A AMEC – International Association for the measurement and evaluation of communication publicou um Guia para a avaliação da mídia com o objetivo de tornar ainda mais potentes os estudos realizados, cujos principais pontos traduzimos e comentamos abaixo:

1. Defina seus objetivos cuidadosamente: Toda boa pesquisa começa assim – o briefing é fundamental e você deve preparar-se para ser interrogado sobre vários aspectos do seu negócios, não somente a cobertura da mídia;
2. Defina sua(a) audiência(s): quem, quando, onde e por quê? O perfil de suas audiências na empresa será chave para determinar o formato do relatório a ser apresentado, desenhado especificamente a partir das necessidades de conhecimento dos diferentes interlocutores;
3. Identifique suas mensagens-chave: tenha-as por escrito, seja claro e consistente. Embora todo mundo afirme que a empresa tem mensagens-chave, muito poucos conseguem enunciá-las de um fôlego, sem balbuciar. Isso é próprio de textos muito pouco usados. Insista;
4. É o conteúdo que conta: considere o quanto alguns temas afetam tanto sua empresa como seu setor. Não se alegre ao observar um determinado número de notícias consideradas positivas: o que vale é o conteúdo;
5. Não pense somente na cobertura de sua empresa: considere seus concorrentes também. À força de ficar admirando a árvore, você perderá a dimensão da floresta e deixará de perceber vulnerabilidades em sua empresa e na de seus concorrentes;
6. Atenção ao viés: tanto no que se refere à fonte dos materiais quanto à interpretação de resultados;
7. Decida as informações que devem constar de seu relatório segundo sua necessidade: deixe de lado o que outros querem vender a você.
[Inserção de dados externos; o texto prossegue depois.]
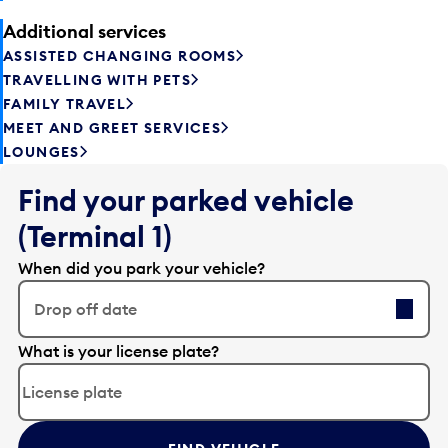
Additional services
ASSISTED CHANGING ROOMS
TRAVELLING WITH PETS
FAMILY TRAVEL
MEET AND GREET SERVICES
LOUNGES
Find your parked vehicle
(Terminal 1)
When did you park your vehicle?
Drop off date
E
What is your license plate?
d
i
t
t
De que adianta um belo gráfico se você não consegue interpretá-lo? Para que listar, por exemplo, o número de caracteres da matéria?;
8. Ganhe o respeito do mais alto nível da empresa: demonstre seus resultados de forma mensurável (e evolutiva);
9. Divida os resultados com outros departamentos: o interesse deles pode ajudar a dividir o investimento no estudo;
10. Use os resultados: estes existem para apoiarem o planejamento e serem compartilhados, e não para dormir na gaveta.

Por fim, é fato que a exposição das marcas nas mídias conta histórias (tanto quanto os recortes). Aliás, mais do que contar, as marcas têm potencial para influenciar a história, razão pela qual a clipagem ainda tem todo o seu valor e torna perene aquela folha de jornal que não durava mais do que 24 horas (ou o post que nem chegava a 30 segundos). Assegure-se de que a análise da exposição na mídia que você realiza também tenha pertinência histórica, com indicadores e índices estáveis no tempo.